Assigned task
Please repeat exactly the lines from the one containing "公司新闻 (61, 794)" to the end of the entries below, both included, and omit all pictures.

Material for the task
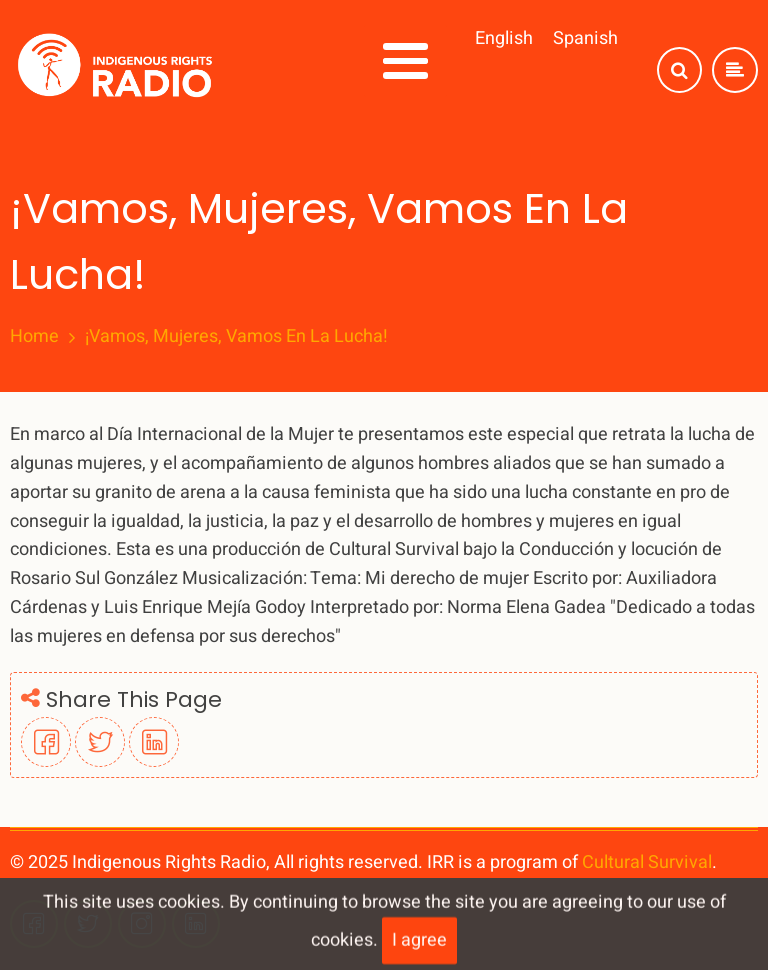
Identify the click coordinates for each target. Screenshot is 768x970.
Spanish (585, 38)
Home (34, 337)
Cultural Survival (647, 862)
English (504, 38)
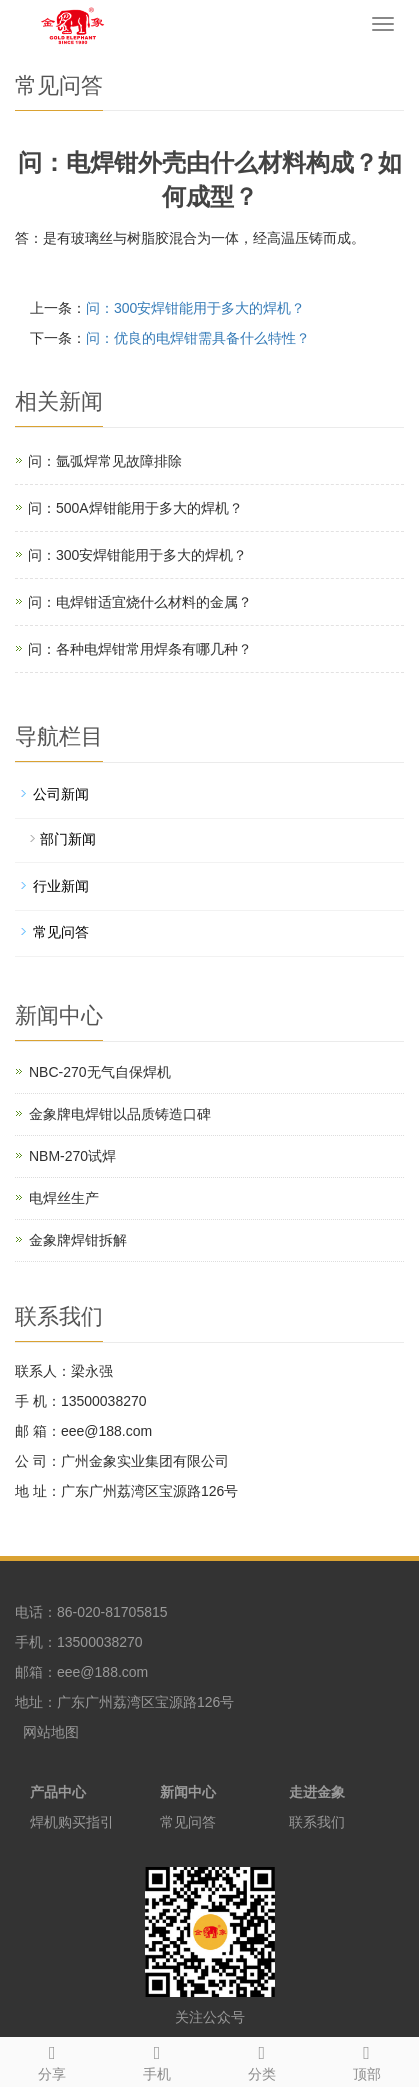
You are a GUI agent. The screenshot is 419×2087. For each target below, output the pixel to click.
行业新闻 (61, 886)
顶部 (366, 2060)
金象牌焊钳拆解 (78, 1240)
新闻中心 (188, 1792)
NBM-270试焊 (72, 1156)
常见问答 (61, 932)
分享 (52, 2060)
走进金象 (317, 1792)
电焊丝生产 (64, 1198)
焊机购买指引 (72, 1822)
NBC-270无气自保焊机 (100, 1072)
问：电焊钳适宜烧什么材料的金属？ (140, 602)
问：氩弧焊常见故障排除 (105, 461)
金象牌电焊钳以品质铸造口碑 (120, 1114)
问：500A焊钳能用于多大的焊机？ (135, 508)
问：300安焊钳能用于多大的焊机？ (195, 308)
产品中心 (58, 1792)
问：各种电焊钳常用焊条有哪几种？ (140, 649)
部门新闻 (68, 839)
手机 (157, 2060)
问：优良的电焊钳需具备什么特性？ (198, 338)
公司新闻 (61, 794)
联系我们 (317, 1822)
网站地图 (51, 1732)
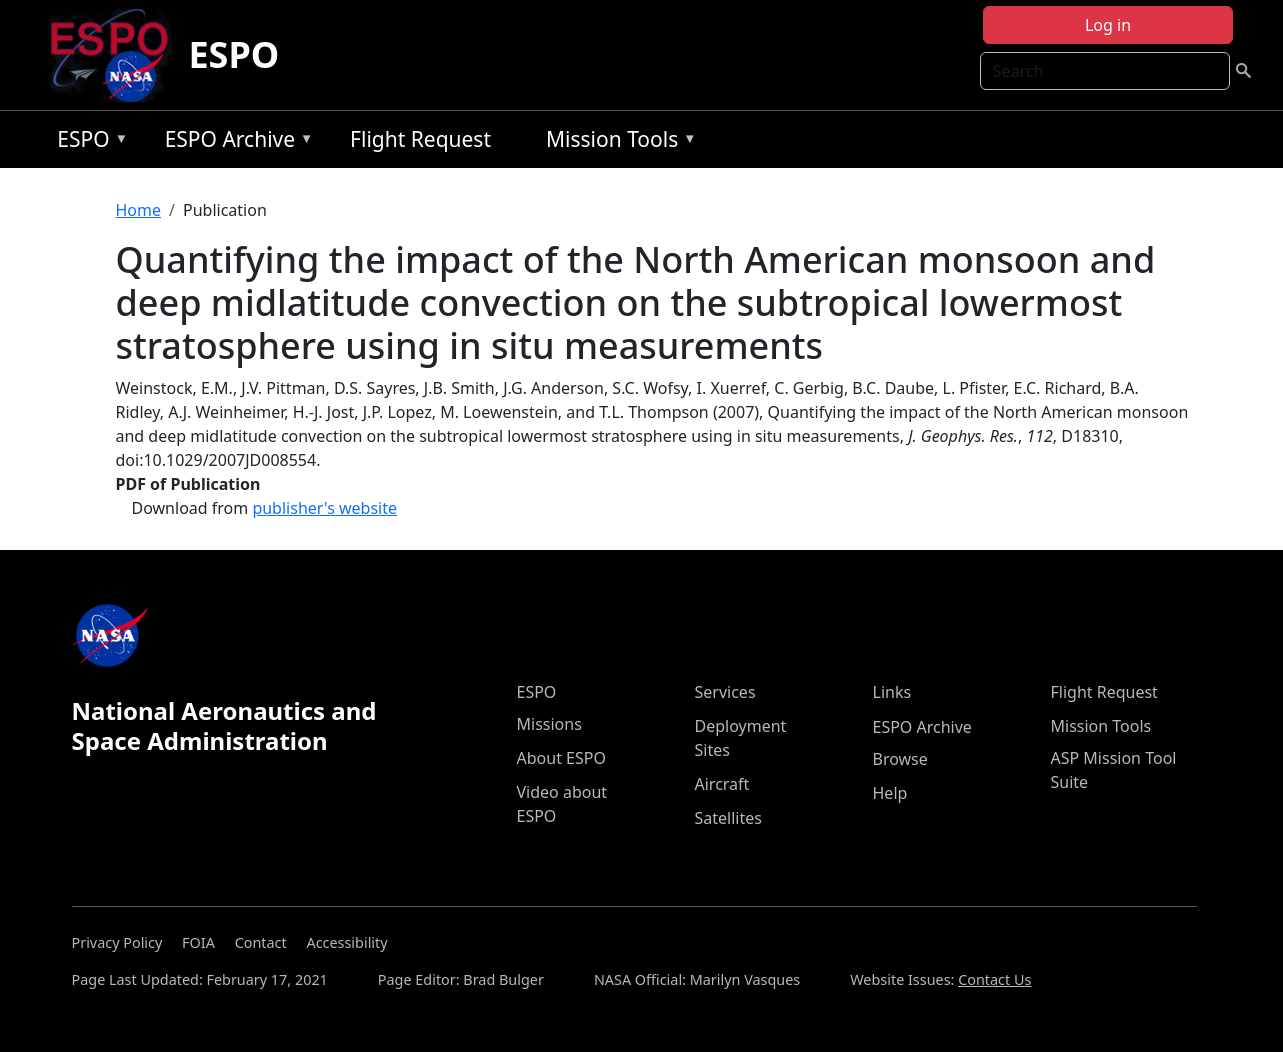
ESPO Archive (234, 142)
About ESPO (561, 758)
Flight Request (420, 139)
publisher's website (324, 508)
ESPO (233, 54)
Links (892, 692)
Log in (1108, 25)
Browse (900, 759)
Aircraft (722, 784)
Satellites (728, 818)
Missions (549, 724)
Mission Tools (616, 142)
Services (725, 692)
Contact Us (994, 979)
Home (139, 210)
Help (890, 793)
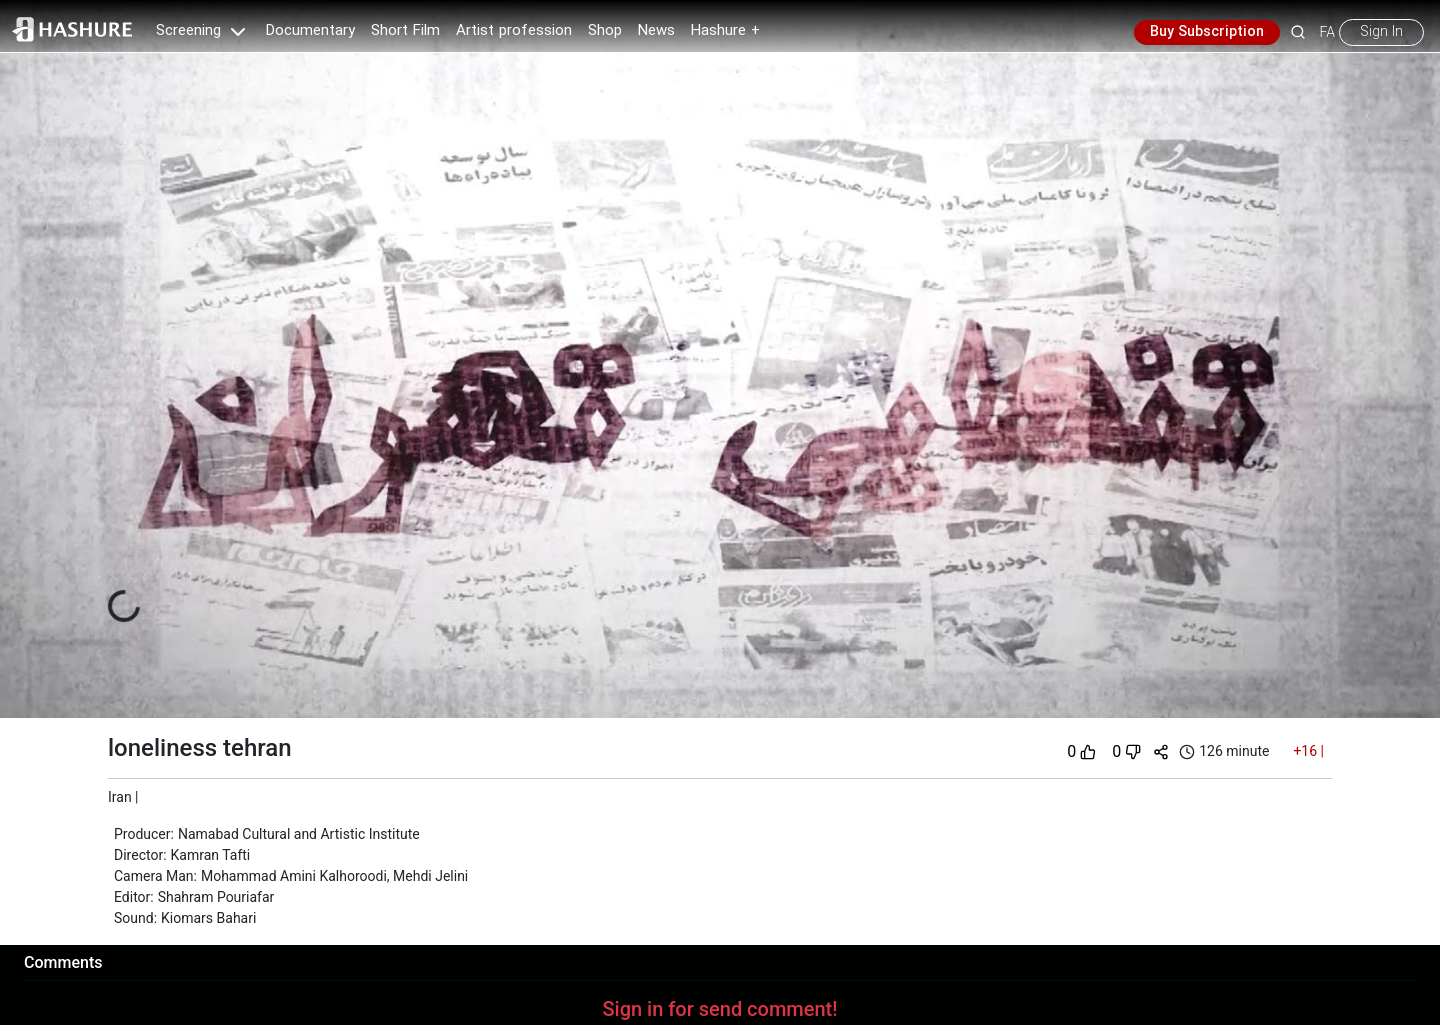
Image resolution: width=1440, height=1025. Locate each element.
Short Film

Exercise output
公司新闻 (61, 794)
联系我们 (317, 1822)
网站地图 (51, 1732)
ESPO Archive (234, 142)
About ESPO (561, 758)
Flight Request (420, 139)
publisher's website (324, 508)
ESPO (233, 54)
Links (892, 692)
Log in (1108, 25)
Browse (900, 759)
Aircraft (722, 784)
Satellites (728, 818)
Missions (549, 724)
Mission Tools (616, 142)
Services (725, 692)
Contact Us (994, 979)
Home (139, 210)
Help (890, 793)
Image resolution: width=1440, height=1025. Locate each element.
Short Film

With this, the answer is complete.